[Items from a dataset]

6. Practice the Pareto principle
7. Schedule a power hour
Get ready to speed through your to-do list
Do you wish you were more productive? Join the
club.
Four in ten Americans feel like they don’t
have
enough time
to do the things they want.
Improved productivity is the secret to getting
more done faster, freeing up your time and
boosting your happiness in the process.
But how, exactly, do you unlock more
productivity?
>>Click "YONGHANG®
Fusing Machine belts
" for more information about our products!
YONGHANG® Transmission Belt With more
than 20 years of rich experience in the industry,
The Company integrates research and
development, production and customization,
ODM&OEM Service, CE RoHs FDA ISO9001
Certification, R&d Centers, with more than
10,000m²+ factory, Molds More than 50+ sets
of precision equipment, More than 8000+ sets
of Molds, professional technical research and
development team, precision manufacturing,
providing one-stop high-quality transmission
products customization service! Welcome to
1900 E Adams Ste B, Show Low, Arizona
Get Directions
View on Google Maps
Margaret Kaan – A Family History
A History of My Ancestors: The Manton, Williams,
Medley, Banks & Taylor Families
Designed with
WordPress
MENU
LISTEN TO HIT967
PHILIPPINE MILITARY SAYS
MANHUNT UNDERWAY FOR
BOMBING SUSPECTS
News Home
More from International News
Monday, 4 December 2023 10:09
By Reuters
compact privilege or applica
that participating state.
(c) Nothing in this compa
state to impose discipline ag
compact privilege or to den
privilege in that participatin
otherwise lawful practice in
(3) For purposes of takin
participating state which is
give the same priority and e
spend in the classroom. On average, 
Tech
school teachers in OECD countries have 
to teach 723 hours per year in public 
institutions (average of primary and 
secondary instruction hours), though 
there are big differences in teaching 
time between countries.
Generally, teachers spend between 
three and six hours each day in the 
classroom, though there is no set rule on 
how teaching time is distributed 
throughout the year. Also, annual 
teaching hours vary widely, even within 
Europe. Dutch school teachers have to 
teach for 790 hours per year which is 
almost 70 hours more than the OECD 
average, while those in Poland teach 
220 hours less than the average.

DESCRIPTION OF THE TASK
Write down the entries above again. Copy them word for word.

SOLUTION FOR THIS EXERCISE
6. Practice the Pareto principle
7. Schedule a power hour
Get ready to speed through your to-do list
Do you wish you were more productive? Join the
club.
Four in ten Americans feel like they don’t
have
enough time
to do the things they want.
Improved productivity is the secret to getting
more done faster, freeing up your time and
boosting your happiness in the process.
But how, exactly, do you unlock more
productivity?
>>Click "YONGHANG®
Fusing Machine belts
" for more information about our products!
YONGHANG® Transmission Belt With more
than 20 years of rich experience in the industry,
The Company integrates research and
development, production and customization,
ODM&OEM Service, CE RoHs FDA ISO9001
Certification, R&d Centers, with more than
10,000m²+ factory, Molds More than 50+ sets
of precision equipment, More than 8000+ sets
of Molds, professional technical research and
development team, precision manufacturing,
providing one-stop high-quality transmission
products customization service! Welcome to
1900 E Adams Ste B, Show Low, Arizona
Get Directions
View on Google Maps
Margaret Kaan – A Family History
A History of My Ancestors: The Manton, Williams,
Medley, Banks & Taylor Families
Designed with
WordPress
MENU
LISTEN TO HIT967
PHILIPPINE MILITARY SAYS
MANHUNT UNDERWAY FOR
BOMBING SUSPECTS
News Home
More from International News
Monday, 4 December 2023 10:09
By Reuters
compact privilege or applica
that participating state.
(c) Nothing in this compa
state to impose discipline ag
compact privilege or to den
privilege in that participatin
otherwise lawful practice in
(3) For purposes of takin
participating state which is
give the same priority and e
spend in the classroom. On average, 
Tech
school teachers in OECD countries have 
to teach 723 hours per year in public 
institutions (average of primary and 
secondary instruction hours), though 
there are big differences in teaching 
time between countries.
Generally, teachers spend between 
three and six hours each day in the 
classroom, though there is no set rule on 
how teaching time is distributed 
throughout the year. Also, annual 
teaching hours vary widely, even within 
Europe. Dutch school teachers have to 
teach for 790 hours per year which is 
almost 70 hours more than the OECD 
average, while those in Poland teach 
220 hours less than the average.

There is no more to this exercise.